Research & Papers

A reconfigurable smart camera implementation for jet flames characterization based on an optimized segmentation model

A novel FPGA-based system runs a 125x smaller UNet model at 30 FPS for real-time industrial fire safety.

Deep Dive

A multi-institution research team has published a novel framework for industrial fire safety, implementing a smart camera system specifically designed for the real-time segmentation and characterization of dangerous jet flames. The core innovation is a hardware-software co-design that leverages a System-on-Chip Field-Programmable Gate Array (SoC FPGA)—the Ultra96 platform—to run an optimized AI model directly on the edge. This eliminates the need to send video feeds to a cloud server, drastically reducing processing latency and enabling instant hazard detection.

The team's key technical achievement was using the Xilinx Vitis AI development platform to massively optimize a standard UNet segmentation model for efficient deployment on the FPGA's reconfigurable logic. They compressed the model from 7.5 million parameters down to just 59,095—a 125x reduction in size.

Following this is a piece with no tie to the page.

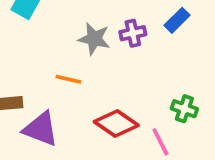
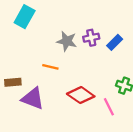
blue rectangle: (177, 20) -> (115, 42), moved

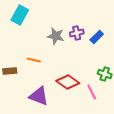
orange line: (50, 67) -> (34, 60), moved
purple triangle: (33, 99) -> (39, 96), moved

Through further optimizations like multi-threading and batch normalization, they achieved a 7.5x improvement in processing latency. The final system performs inference at 30 frames per second while maintaining accuracy, as measured by the Dice Score metric, providing a reliable, real-time monitoring solution.

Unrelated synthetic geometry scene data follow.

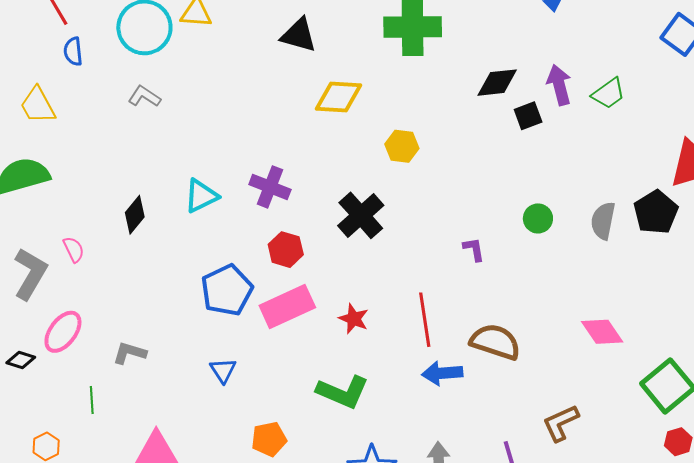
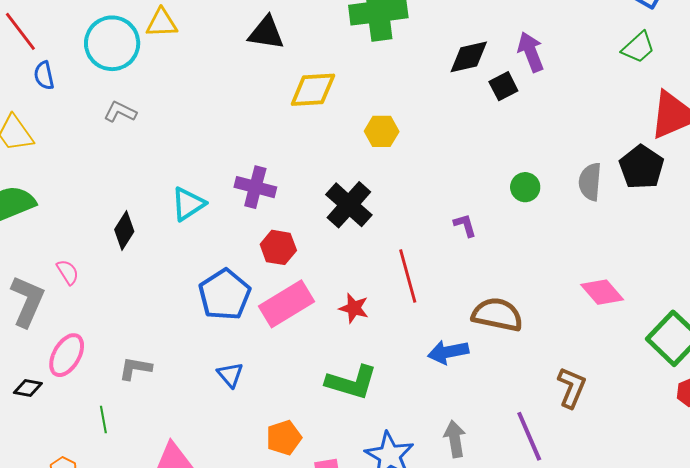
green trapezoid: (608, 93) -> (638, 47), moved
red line: (425, 320) -> (408, 276), moved
brown L-shape: (561, 423) -> (572, 388), turned 144

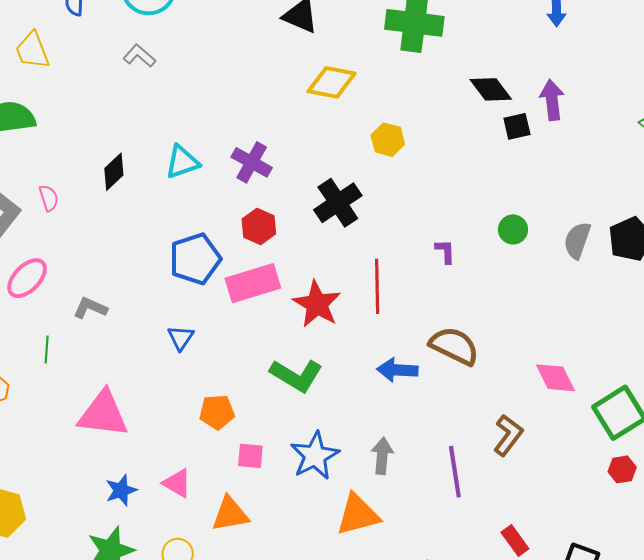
black diamond: (469, 57) -> (491, 89), turned 51
pink diamond: (602, 292) -> (555, 378), moved
red star: (354, 308) -> (317, 304), size x1.6

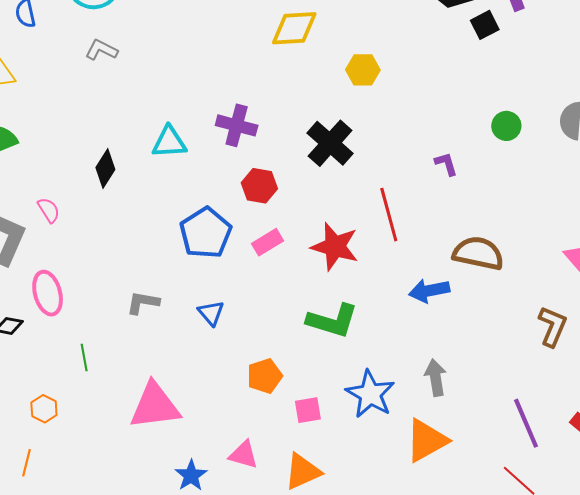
cyan triangle: (182, 162) -> (169, 142), turned 30
pink ellipse: (27, 278) -> (48, 293), turned -45
pink rectangle: (253, 283) -> (268, 242), size x0.6
gray L-shape: (90, 308) -> (143, 303), moved
purple line: (455, 472) -> (526, 423), moved

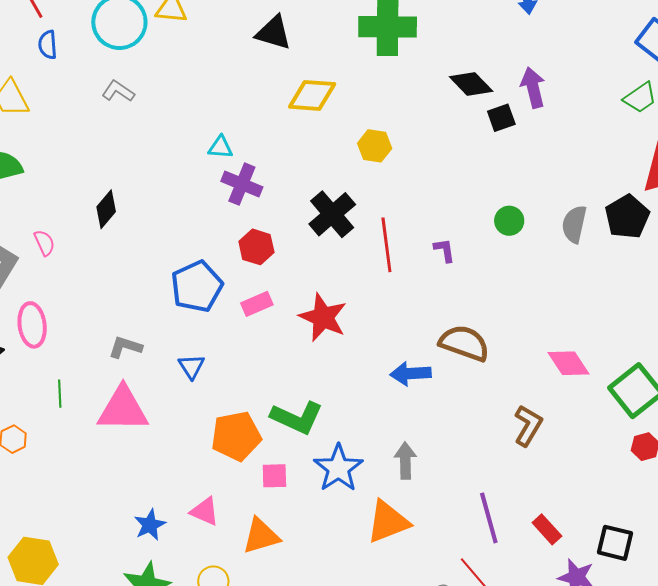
cyan triangle: (169, 142) -> (221, 147), moved, size x0.7
red line: (389, 215) -> (386, 245), moved
green L-shape: (332, 321) -> (297, 418), moved
orange pentagon: (265, 376) -> (236, 436), size x1.4
pink triangle: (155, 406) -> (123, 409), moved

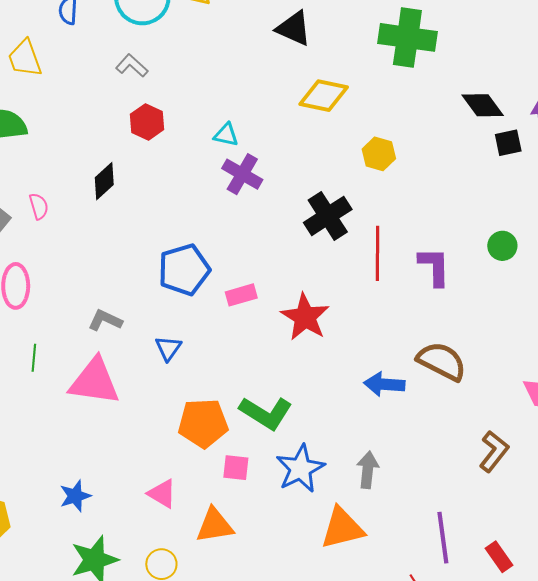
red hexagon: (256, 247) -> (147, 122), moved
purple L-shape: (444, 250) -> (434, 267), size x1.6
blue star: (150, 525) -> (75, 496), moved

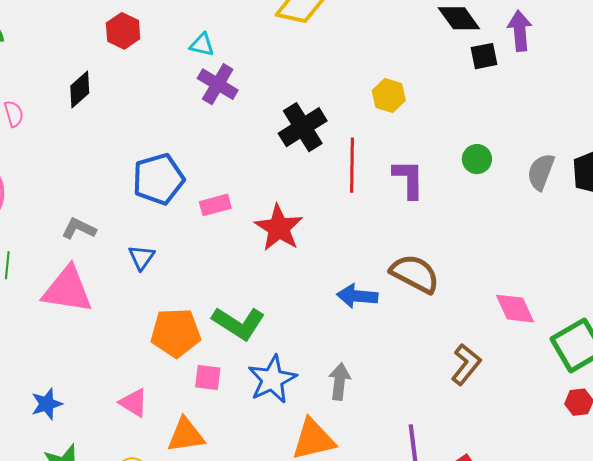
yellow hexagon: (379, 154) -> (389, 95), moved

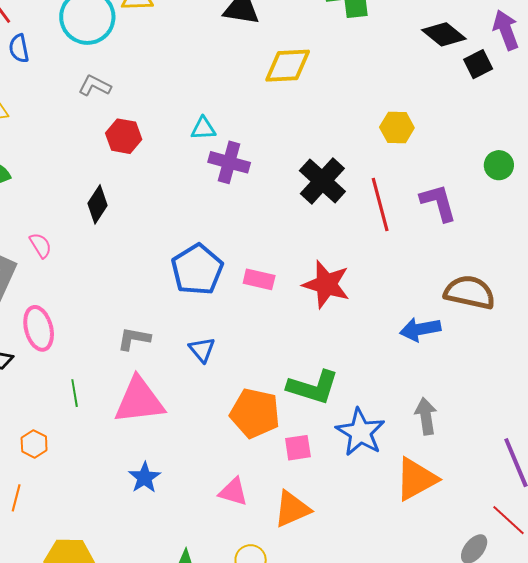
pink rectangle: (215, 205) -> (259, 279), turned 44
orange pentagon: (176, 333) -> (255, 413), turned 30
blue star: (47, 404) -> (145, 478), moved

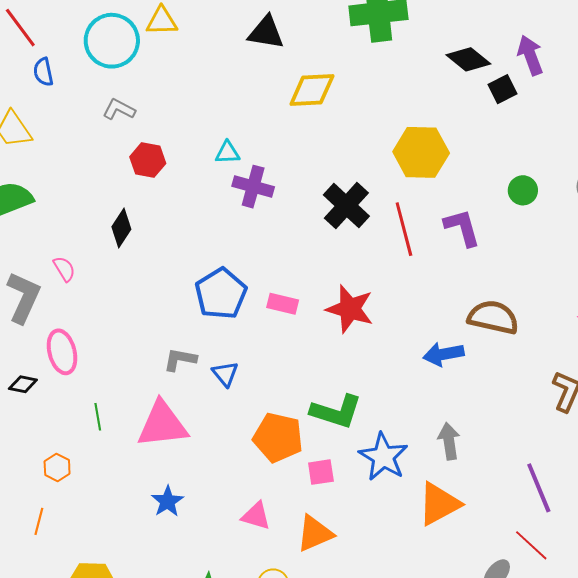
yellow hexagon: (397, 128) -> (421, 152), size x1.6
gray L-shape: (134, 339) -> (180, 360), moved

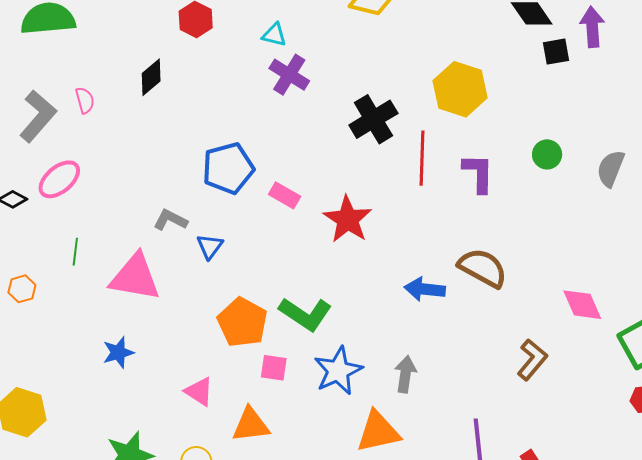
pink ellipse: (62, 352) -> (59, 179), turned 48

This work demonstrates a complete, replicable pipeline for deploying vision AI in demanding industrial environments where low latency is critical. By moving from a generic computer vision setup to a dedicated, optimized hardware implementation, the researchers have created a prototype that addresses a significant gap in real-time industrial fire safety management. The framework is also designed to be adaptable, suggesting it could be extended to other safety and monitoring applications beyond jet flame analysis.

Key Points
  • Model optimized from 7.5M to 59K parameters (125x smaller) using Xilinx Vitis AI framework.
  • Achieved 7.5x lower latency, enabling real-time processing at 30 FPS on an Ultra96 SoC FPGA.
  • Enables full edge-processing pipeline for instant jet flame detection, reducing risk in industrial settings.

Why It Matters

Provides a blueprint for low-latency, on-device AI critical for real-time industrial hazard monitoring and safety systems.